Gov. LePage is also correct that we have longtime Mainers in need and limited resources to provide necessary services for them.

I agree that General Assistance is not the ideal funding source to assist “new” Mainers – those asylum seekers who require financial support. Unfortunately, General Assistance currently is the only major funding source available to support all individuals in need.

This tension over who should receive our scarce resources should not divide us as a community or as a state. We have an obligation to try to help all needy Mainers.

Importantly, welcoming cities such as Portland and Lewiston should receive adequate federal funds to support the services that are required for the segment of the asylum population requiring assistance.

I encourage the governor and key mayors collaboratively to engage our congressional delegation, particularly Sen. Susan Collins, who is on the powerful Appropriations Committee, to secure adequate federal funding to support our efforts to assist asylum seekers requiring transitional support.

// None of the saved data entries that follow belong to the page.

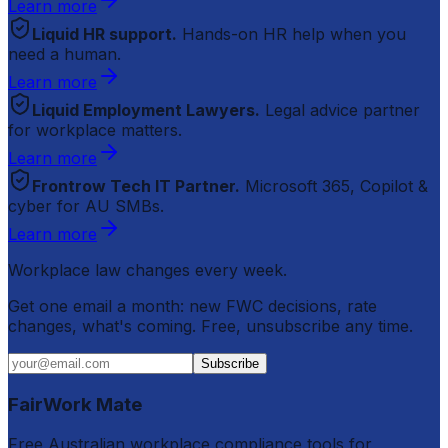
Learn more
Liquid HR support.
Hands-on HR help when you
need a human.
Learn more
Liquid Employment Lawyers.
Legal advice partner
for workplace matters.
Learn more
Frontrow Tech IT Partner.
Microsoft 365, Copilot &
cyber for AU SMBs.
Learn more
Workplace law changes every week.
Get one email a month: new FWC decisions, rate
changes, what's coming. Free, unsubscribe any time.
Subscribe
FairWork Mate
Free Australian workplace compliance tools for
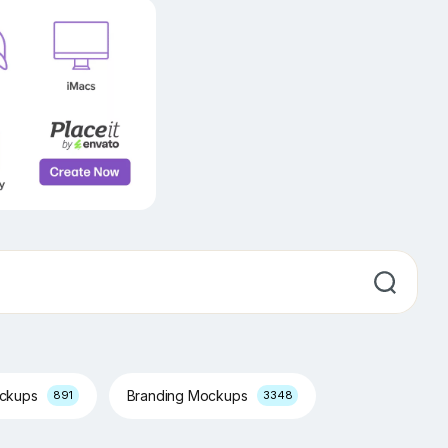
ockups
Branding Mockups
891
3348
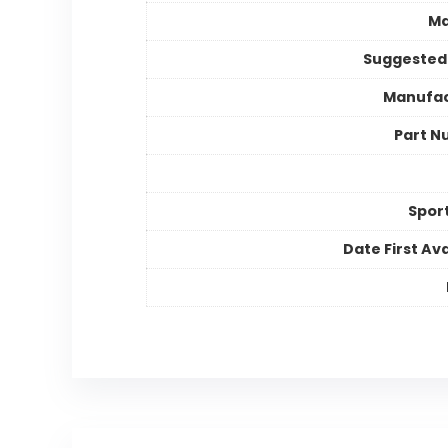
Ma
Suggested
Manufac
Part N
Spor
Date First Ava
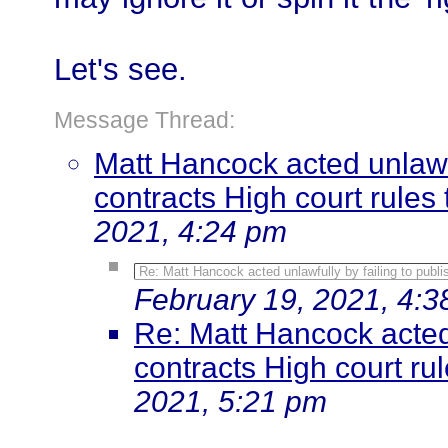
Let's see.
Message Thread:
Matt Hancock acted unlawfu
contracts High court rules t
2021, 4:24 pm
Re: Matt Hancock acted unlawfully by failing to publis
February 19, 2021, 4:
Re: Matt Hancock acted 
contracts High court rule
2021, 5:21 pm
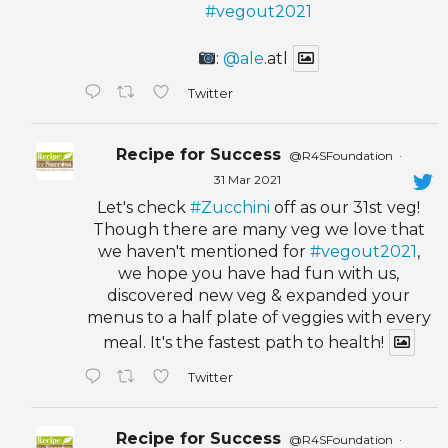
#vegout2021
:
@ale
.atl
Twitter
Recipe for Success
@R4SFoundation
·
31 Mar 2021
Let's check
#Zucchini
off as our 31st veg!
Though there are many veg we love that
we haven't mentioned for
#vegout2021
,
we hope you have had fun with us,
discovered new veg & expanded your
menus to a half plate of veggies with every
meal. It's the fastest path to health!
Twitter
Recipe for Success
@R4SFoundation
·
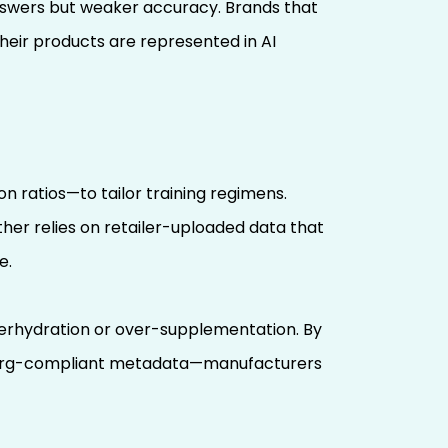
 answers but weaker accuracy. Brands that
heir products are represented in AI
n ratios—to tailor training regimens.
other relies on retailer-uploaded data that
e.
derhydration or over-supplementation. By
ma.org-compliant metadata—manufacturers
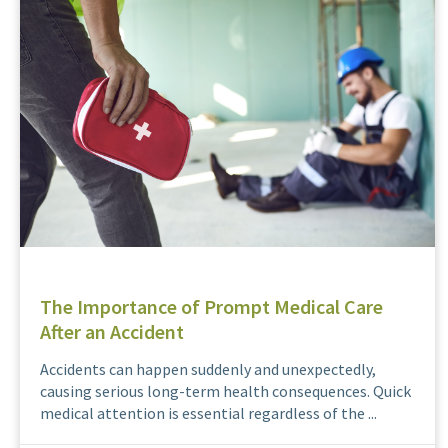
The Importance of Prompt Medical Care
After an Accident
Accidents can happen suddenly and unexpectedly,
causing serious long-term health consequences. Quick
medical attention is essential regardless of the ...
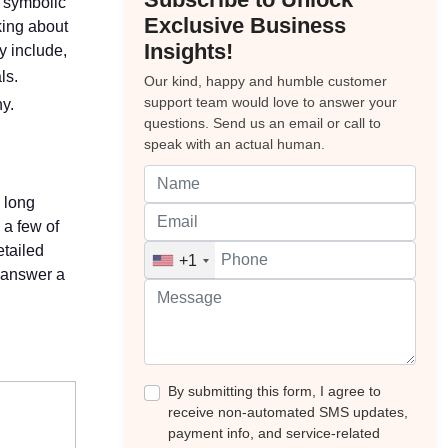
s symbolic
Exclusive Business
king about
Insights!
y include,
ls.
Our kind, happy and humble customer
support team would love to answer your
y.
questions. Send us an email or call to
speak with an actual human.
a long
 a few of
etailed
+1
o answer a
By submitting this form, I agree to
receive non-automated SMS updates,
payment info, and service-related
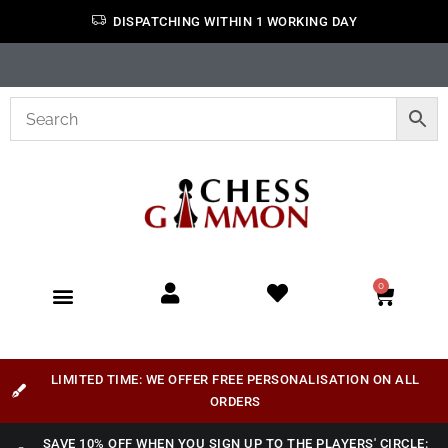
DISPATCHING WITHIN 1 WORKING DAY
0
LIMITED TIME: WE OFFER FREE PERSONALISATION ON ALL
ORDERS
SAVE 10% OFF WHEN YOU SIGN UP TO THE PLAYERS' CIRCLE:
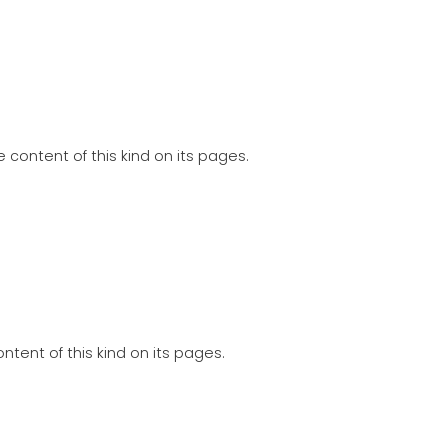
 content of this kind on its pages.
tent of this kind on its pages.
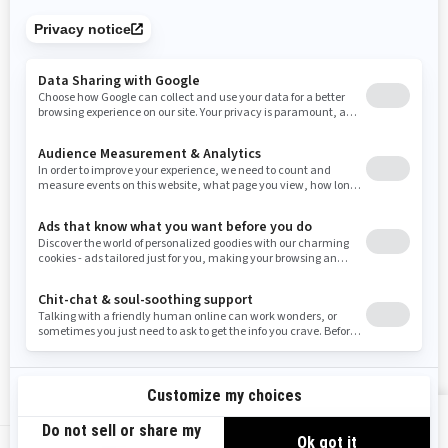
Tennessee
Texas
Utah
Virginia
Vermont
Washington
Wisconsin
West Virginia
Wyoming
Resources
Need Help
Snow PASS Grant Program
Careers
Responsible Rider
Become A Dealer
BRP Experiences
Safety Recalls
Sign up
VIEW OFFERS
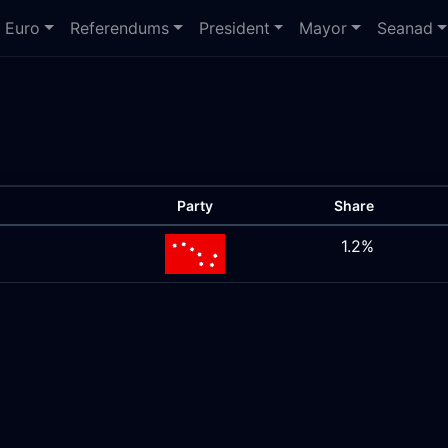
Euro
Referendums
President
Mayor
Seanad
Party
Share
1.2%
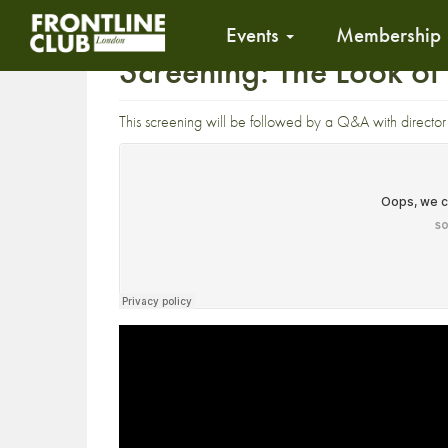
Events
Membership
Screening: The Look o
This screening will be followed by a Q&A with directo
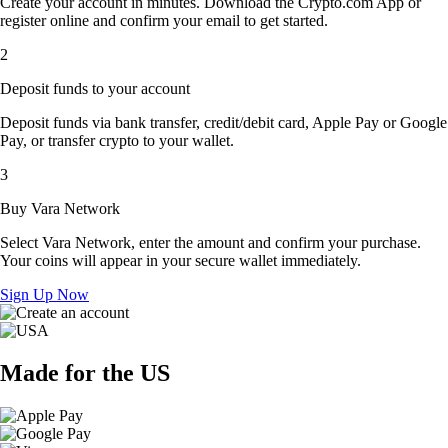
Create your account in minutes. Download the Crypto.com App or
register online and confirm your email to get started.
2
Deposit funds to your account
Deposit funds via bank transfer, credit/debit card, Apple Pay or Google
Pay, or transfer crypto to your wallet.
3
Buy Vara Network
Select Vara Network, enter the amount and confirm your purchase.
Your coins will appear in your secure wallet immediately.
Sign Up Now
Made for the US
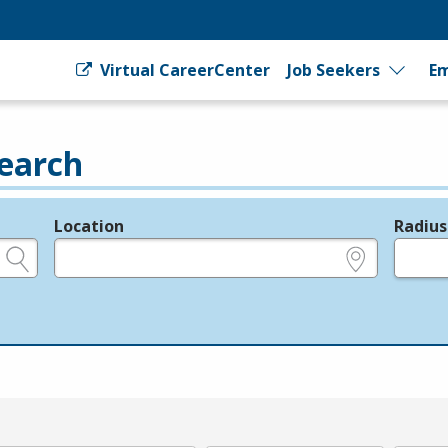
Virtual CareerCenter
Job Seekers
Em
earch
Location
Radius
e.g., ZIP or City and State
in miles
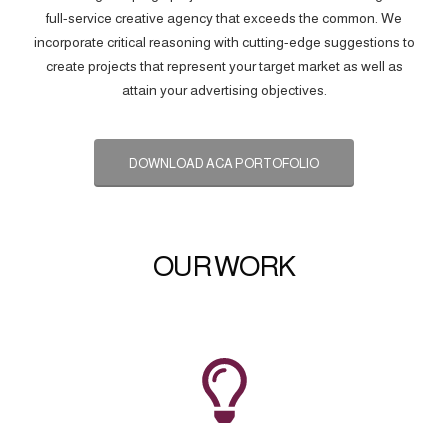
full-service creative agency that exceeds the common. We
incorporate critical reasoning with cutting-edge suggestions to
create projects that represent your target market as well as
attain your advertising objectives.
DOWNLOAD ACA PORTOFOLIO
OUR WORK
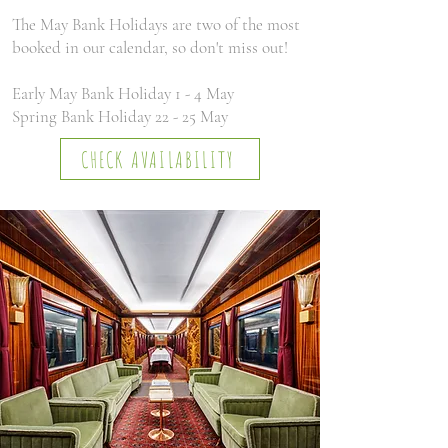
The May Bank Holidays are two of the most
booked in our calendar, so don't miss out!
Early May Bank Holiday 1 - 4 May
Spring Bank Holiday 22 - 25 May
CHECK AVAILABILITY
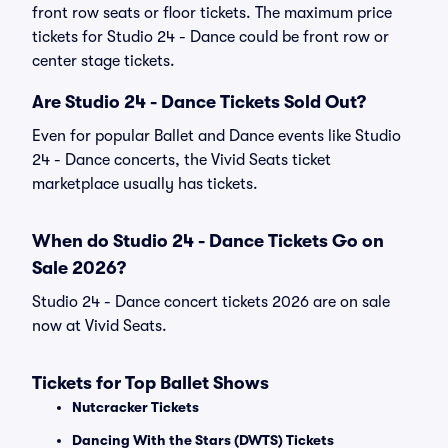
front row seats or floor tickets. The maximum price
tickets for Studio 24 - Dance could be front row or
center stage tickets.
Are Studio 24 - Dance Tickets Sold Out?
Even for popular Ballet and Dance events like Studio
24 - Dance concerts, the Vivid Seats ticket
marketplace usually has tickets.
When do Studio 24 - Dance Tickets Go on
Sale 2026?
Studio 24 - Dance concert tickets 2026 are on sale
now at Vivid Seats.
Tickets for Top Ballet Shows
Nutcracker Tickets
Dancing With the Stars (DWTS) Tickets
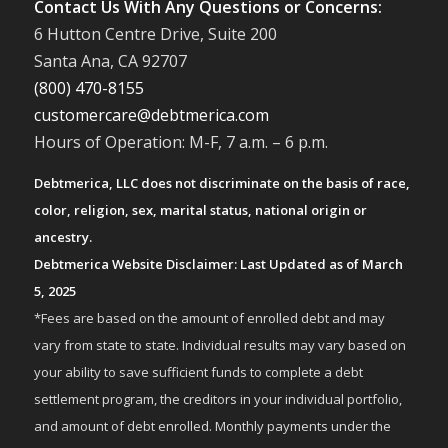
Contact Us With Any Questions or Concerns:
6 Hutton Centre Drive, Suite 200
Santa Ana, CA 92707
(800) 470-8155
customercare@debtmerica.com
Hours of Operation: M-F, 7 a.m. – 6 p.m.
Debtmerica, LLC does not discriminate on the basis of race,
color, religion, sex, marital status, national origin or
ancestry.
Debtmerica Website Disclaimer: Last Updated as of March
5, 2025
*Fees are based on the amount of enrolled debt and may
vary from state to state. Individual results may vary based on
your ability to save sufficient funds to complete a debt
settlement program, the creditors in your individual portfolio,
and amount of debt enrolled. Monthly payments under the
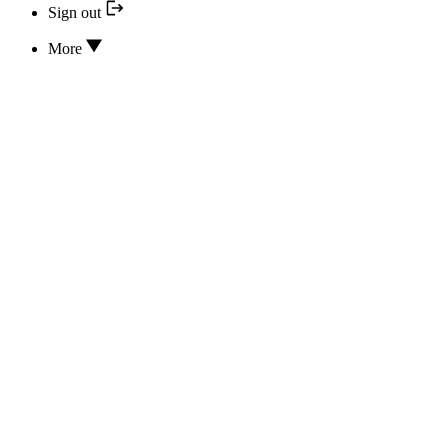
Sign out
More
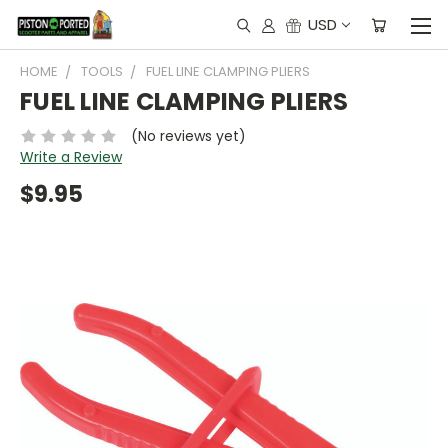
USD
HOME
TOOLS
FUEL LINE CLAMPING PLIERS
FUEL LINE CLAMPING PLIERS
(No reviews yet)
Write a Review
$9.95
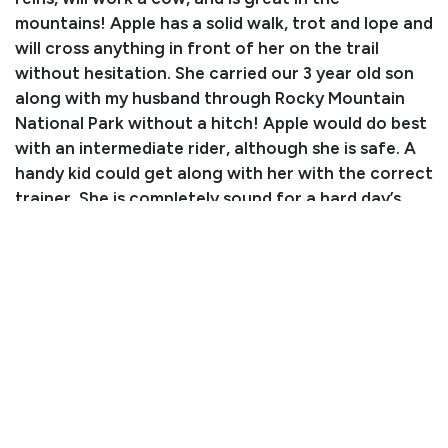
mountains! Apple has a solid walk, trot and lope and
will cross anything in front of her on the trail
without hesitation. She carried our 3 year old son
along with my husband through Rocky Mountain
National Park without a hitch! Apple would do best
with an intermediate rider, although she is safe. A
handy kid could get along with her with the correct
trainer. She is completely sound for a hard day’s
work!
Consignor: Natalie and Chance Swaney
Phone Number:
970-590-2926
Email:
natcherokee@gmail.com
Consignor Location: Fort Collins, CO
Condition
Apple is on free choice hay with no supplements.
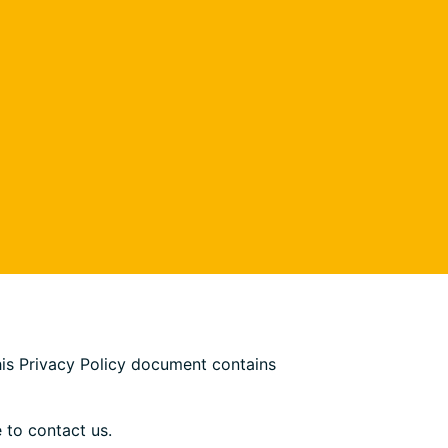
This Privacy Policy document contains
 to contact us.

In the meantime, both new and longtime Mainers should be eligible for General Assistance.

It is also time for Portland to recognize and capitalize on the benefits of our growing diversity. Specifically, we should expand our grant-writing capabilities, particularly on the school side, to take advantage of extensive private sources of funding.

Portland is a microcosm of a large city. Our unique demographics provide opportunities to seek and receive grant money both to study problems and to identify and evaluate potential best practices – particularly to cost-effectively improve our public schools and social service agencies serving our growing diverse population.